Dot Wordsworth

The | 26 October 2017

One of my favourite words — but when should it be italicised?

issue 28 October 2017

Veronica, who looks at Twitter, told me of an exchange she thought would interest me, about the use of the. She was right. The is one of my favourite words.

The exchange concerned Sam Leith’s splendid new book, Write to the Point: How to be Clear, Correct and Persuasive on the Page. He begins one chapter thus: ‘In his The Nigger of the Narcissus (1897), Joseph Conrad…’. Should he have written that yoking of ‘his The’?

A friend of Veronica’s recommended Kingsley Amis on the subject. In (his) The King’s English, Amis is characteristically forthright. ‘Kafka’s The Castle,’ he writes, ‘is the sort of thing that people never say but make no bones about writing.’ He rooted out from his memory a legendary attempt by The Times always to have the definite article cleaving to its name. It failed at jumps such as ‘the The Times crossword’.

There is a delightful complication with The Nigger of the Narcissus because the Narcissus is the name of a ship. Most of us feel drawn to italicise the names of ships. On the cover of the first edition of the short novel, the title was blocked in gold leaf as The Nigger of the ‘Narcissus’, with no italics, for reasons of display. In the so-called New Oxford Style Manual (which puts Hart’s Rules and Odwe between the same covers), the advice is not to put back into roman type a title within an italic title. It favours The Voyage of the Meteor, while acknowledging that some publishers put italics within italics into quotation marks.

Amis remarks that it looked until recently as if you could write of Burgess’s Clockwork Orange and Kafka’s Castle, but ‘indexers unnecessarily and pissily put a stop to that’ by throwing A and The and so on back in front of the main body of the title.
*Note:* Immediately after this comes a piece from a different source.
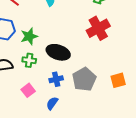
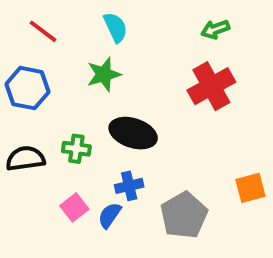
green star: (29, 36) -> (104, 74), moved
gray pentagon: (84, 79) -> (184, 215), moved
blue semicircle: (52, 103) -> (110, 215), moved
As the New Oxford Style Manual tacitly implies, it is possible to contrive constructions that look or sound messy. ‘Have you read Westward Ho!?’ may be correct, but ‘Why did you exclaim ‘Don’t give me Westward Ho!!’?’ is getting silly.

By the way, I see no reason why we should not discuss The Nigger of the Narcissus by name. It is a humane and wonderfully written book.